Tuesday, August 24, 2021

Why Marseilles in "Stillwater"

 

Why Marseilles in “Stillwater”

Peter Schultz

 

            The setting for Matt Damon’s movie, “Stillwater,” is Marseilles, France, where a young American woman is in prison for a crime she claims she did not commit. Matt Damon plays the woman’s father, who is seeking to get his daughter released after five years in prison. There will be no spoilers herein but the setting of Marseilles is an interesting one in light of its history during and after WW II.

 

            “In 1947, Marseille was the main trading port of the French colonial empire and it had a Pro-Soviet mayor, Jean Christofol, who was backed by the labour unions for longshoremen, transportation workers, and dockworkers. In the coming Cold War, both the center-left French government and the US tried to fight Soviet influence in Marseille while occasionally employing illegal means to further their goal: the Guerini gang was employed to disrupt union and electoral gatherings, back strikebreakers and support US-funded anti-Soviet labor unions.

“From the 1950s to the 1960s, the Guerini brother were exempt from prosecution in Marseille. The Guerini brothers trafficked opium derivatives illegally imported from French Indochina using the services of the Messageries Maritimes, a French merchant shipping company.

“From the 1960s to the early 1970s the major Corsican gangs called Union Corse by American authorities organized the French Connection, a heroin trade between France and the United States.”
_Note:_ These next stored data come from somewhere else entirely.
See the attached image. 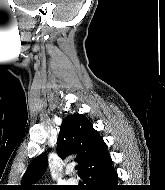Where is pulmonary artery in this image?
Listing matches in <instances>:
<instances>
[{
	"label": "pulmonary artery",
	"instance_id": "obj_1",
	"mask_svg": "<svg viewBox=\"0 0 165 190\" xmlns=\"http://www.w3.org/2000/svg\"><path fill=\"white\" fill-rule=\"evenodd\" d=\"M68 183L69 184H74V183H76V179L71 177V178L68 179Z\"/></svg>",
	"mask_w": 165,
	"mask_h": 190
}]
</instances>
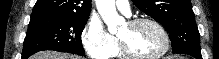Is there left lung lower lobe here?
<instances>
[{
	"label": "left lung lower lobe",
	"instance_id": "obj_1",
	"mask_svg": "<svg viewBox=\"0 0 219 59\" xmlns=\"http://www.w3.org/2000/svg\"><path fill=\"white\" fill-rule=\"evenodd\" d=\"M178 53L179 54L180 53L181 54H188V55H191V56L195 57L196 59H202L201 51L197 50V49H185V50H182V51H180Z\"/></svg>",
	"mask_w": 219,
	"mask_h": 59
}]
</instances>
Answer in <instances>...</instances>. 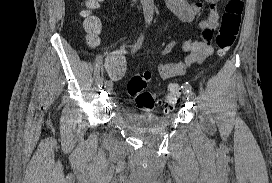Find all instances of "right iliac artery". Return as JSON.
I'll return each mask as SVG.
<instances>
[{
  "instance_id": "1",
  "label": "right iliac artery",
  "mask_w": 272,
  "mask_h": 183,
  "mask_svg": "<svg viewBox=\"0 0 272 183\" xmlns=\"http://www.w3.org/2000/svg\"><path fill=\"white\" fill-rule=\"evenodd\" d=\"M143 39H144V35L141 34L140 37L138 38L137 42L133 45V48H132V52H136L140 47H141V44L143 42ZM108 81L105 82V84L107 83Z\"/></svg>"
}]
</instances>
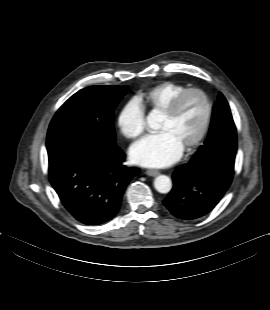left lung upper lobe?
Wrapping results in <instances>:
<instances>
[{
	"mask_svg": "<svg viewBox=\"0 0 270 310\" xmlns=\"http://www.w3.org/2000/svg\"><path fill=\"white\" fill-rule=\"evenodd\" d=\"M218 98L213 107L208 137L192 160L216 162L234 167L237 151L236 127L225 97L219 93Z\"/></svg>",
	"mask_w": 270,
	"mask_h": 310,
	"instance_id": "left-lung-upper-lobe-1",
	"label": "left lung upper lobe"
}]
</instances>
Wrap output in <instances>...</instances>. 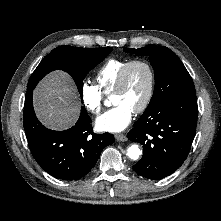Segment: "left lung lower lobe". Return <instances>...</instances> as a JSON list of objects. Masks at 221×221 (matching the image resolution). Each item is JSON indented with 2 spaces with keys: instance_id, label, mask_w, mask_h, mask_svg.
Returning <instances> with one entry per match:
<instances>
[{
  "instance_id": "left-lung-lower-lobe-1",
  "label": "left lung lower lobe",
  "mask_w": 221,
  "mask_h": 221,
  "mask_svg": "<svg viewBox=\"0 0 221 221\" xmlns=\"http://www.w3.org/2000/svg\"><path fill=\"white\" fill-rule=\"evenodd\" d=\"M196 94H185L151 106L134 123L128 139L144 149L134 171L148 179L175 172L187 158L196 132Z\"/></svg>"
}]
</instances>
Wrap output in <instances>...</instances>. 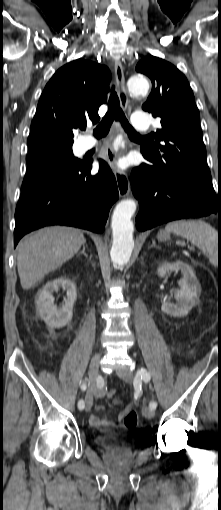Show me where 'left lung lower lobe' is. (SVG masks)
<instances>
[{
    "label": "left lung lower lobe",
    "instance_id": "0a47b994",
    "mask_svg": "<svg viewBox=\"0 0 221 510\" xmlns=\"http://www.w3.org/2000/svg\"><path fill=\"white\" fill-rule=\"evenodd\" d=\"M148 163L135 168L130 177L132 192L140 204L136 227L145 231L178 219L197 218L212 213L221 219V192L212 182L193 177L165 178Z\"/></svg>",
    "mask_w": 221,
    "mask_h": 510
}]
</instances>
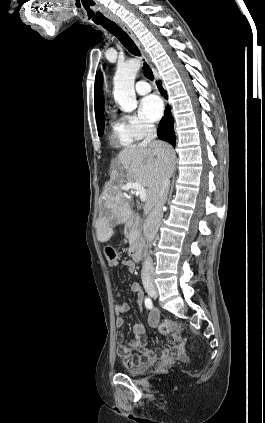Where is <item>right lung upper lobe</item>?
Masks as SVG:
<instances>
[{"label": "right lung upper lobe", "instance_id": "1", "mask_svg": "<svg viewBox=\"0 0 265 423\" xmlns=\"http://www.w3.org/2000/svg\"><path fill=\"white\" fill-rule=\"evenodd\" d=\"M99 75H100L99 73L96 75L95 88H94L95 115H96L97 121L101 117H103V112H104V98H103V92L100 86Z\"/></svg>", "mask_w": 265, "mask_h": 423}]
</instances>
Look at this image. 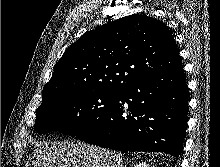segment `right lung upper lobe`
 <instances>
[{"instance_id":"cb5924a9","label":"right lung upper lobe","mask_w":220,"mask_h":167,"mask_svg":"<svg viewBox=\"0 0 220 167\" xmlns=\"http://www.w3.org/2000/svg\"><path fill=\"white\" fill-rule=\"evenodd\" d=\"M181 65L171 29L160 20L133 14L87 31L73 43L54 66L42 98L80 88L119 92Z\"/></svg>"}]
</instances>
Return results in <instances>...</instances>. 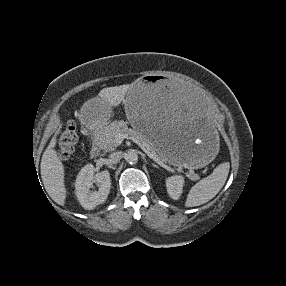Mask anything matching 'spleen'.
<instances>
[{
    "label": "spleen",
    "instance_id": "3e777b00",
    "mask_svg": "<svg viewBox=\"0 0 286 286\" xmlns=\"http://www.w3.org/2000/svg\"><path fill=\"white\" fill-rule=\"evenodd\" d=\"M230 169L229 162L219 164L213 173L197 182L189 191L185 206L195 207L213 199L224 186Z\"/></svg>",
    "mask_w": 286,
    "mask_h": 286
}]
</instances>
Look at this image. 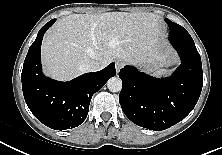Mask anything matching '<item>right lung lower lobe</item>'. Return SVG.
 Returning <instances> with one entry per match:
<instances>
[{
  "label": "right lung lower lobe",
  "mask_w": 222,
  "mask_h": 155,
  "mask_svg": "<svg viewBox=\"0 0 222 155\" xmlns=\"http://www.w3.org/2000/svg\"><path fill=\"white\" fill-rule=\"evenodd\" d=\"M55 22L46 23L30 46L21 74L24 99L33 115L55 130L74 128L86 119L91 98L110 77L116 75L115 64L98 72L83 74L60 82L43 75L40 49L43 35Z\"/></svg>",
  "instance_id": "98d812e1"
}]
</instances>
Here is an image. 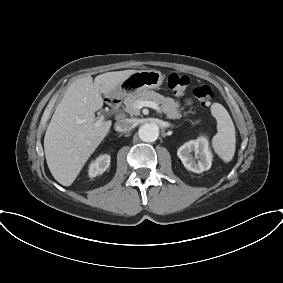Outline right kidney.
<instances>
[{
  "label": "right kidney",
  "mask_w": 283,
  "mask_h": 283,
  "mask_svg": "<svg viewBox=\"0 0 283 283\" xmlns=\"http://www.w3.org/2000/svg\"><path fill=\"white\" fill-rule=\"evenodd\" d=\"M110 165V156L101 155L89 166V176L96 177L98 174H102Z\"/></svg>",
  "instance_id": "1"
}]
</instances>
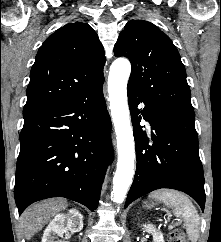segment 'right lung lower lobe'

            In other words, the US and Gaullist France used the Corsican mafia to remove communists or Soviet sympathizers from power, and replace them with the Corsican mafia after WW II. And in return for getting rid of the communists, who had been active resistance fighters against the Nazis during WW II, the Corsican mafia was given free reign to peddle their drugs and engage in other criminal activities.

            When you see the movie or if you have already seen the movie, you will appreciate how this history colors the actions of Matt Damon, creating a context in which an angry American seeking justice in Marseilles might appear as hypocritical, and even arrogant to the point of blindness about his situation. Americans seem to think that they can move through the world, allegedly seeking justice and freedom, without having to account for their past or present injustices and viciousness. As Gore Vidal use to say, “We live in the United States of Amnesia.” And that seems to be the case.